(Dataset entries)

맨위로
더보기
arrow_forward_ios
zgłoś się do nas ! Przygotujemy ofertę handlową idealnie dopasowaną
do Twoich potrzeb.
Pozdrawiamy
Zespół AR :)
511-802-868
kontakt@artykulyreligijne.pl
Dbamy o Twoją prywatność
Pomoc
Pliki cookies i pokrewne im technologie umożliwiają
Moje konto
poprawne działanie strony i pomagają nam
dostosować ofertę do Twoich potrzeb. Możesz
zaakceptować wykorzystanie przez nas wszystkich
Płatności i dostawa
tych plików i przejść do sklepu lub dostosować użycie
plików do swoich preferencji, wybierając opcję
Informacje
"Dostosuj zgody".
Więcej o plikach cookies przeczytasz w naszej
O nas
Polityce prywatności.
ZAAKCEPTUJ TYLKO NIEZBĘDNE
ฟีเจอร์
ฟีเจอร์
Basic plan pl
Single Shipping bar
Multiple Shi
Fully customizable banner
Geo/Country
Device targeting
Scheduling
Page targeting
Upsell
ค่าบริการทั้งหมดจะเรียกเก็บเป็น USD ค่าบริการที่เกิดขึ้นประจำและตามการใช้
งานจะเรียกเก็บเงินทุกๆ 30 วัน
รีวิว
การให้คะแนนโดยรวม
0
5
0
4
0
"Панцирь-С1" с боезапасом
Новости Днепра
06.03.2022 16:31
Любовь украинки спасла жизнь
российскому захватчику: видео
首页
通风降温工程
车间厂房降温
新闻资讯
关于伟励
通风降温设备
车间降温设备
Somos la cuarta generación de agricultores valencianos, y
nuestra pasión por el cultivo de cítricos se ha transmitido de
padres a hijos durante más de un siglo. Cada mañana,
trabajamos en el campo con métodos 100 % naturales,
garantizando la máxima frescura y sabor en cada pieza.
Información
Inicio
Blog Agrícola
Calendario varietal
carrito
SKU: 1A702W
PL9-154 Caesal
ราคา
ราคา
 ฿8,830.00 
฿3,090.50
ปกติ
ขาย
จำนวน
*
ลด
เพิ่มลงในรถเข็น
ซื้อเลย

▸ Problem to solve
Out of the preceding entries, pull each line that contains the word "potrzeb".

▸ Expected answer
do Twoich potrzeb.
dostosować ofertę do Twoich potrzeb. Możesz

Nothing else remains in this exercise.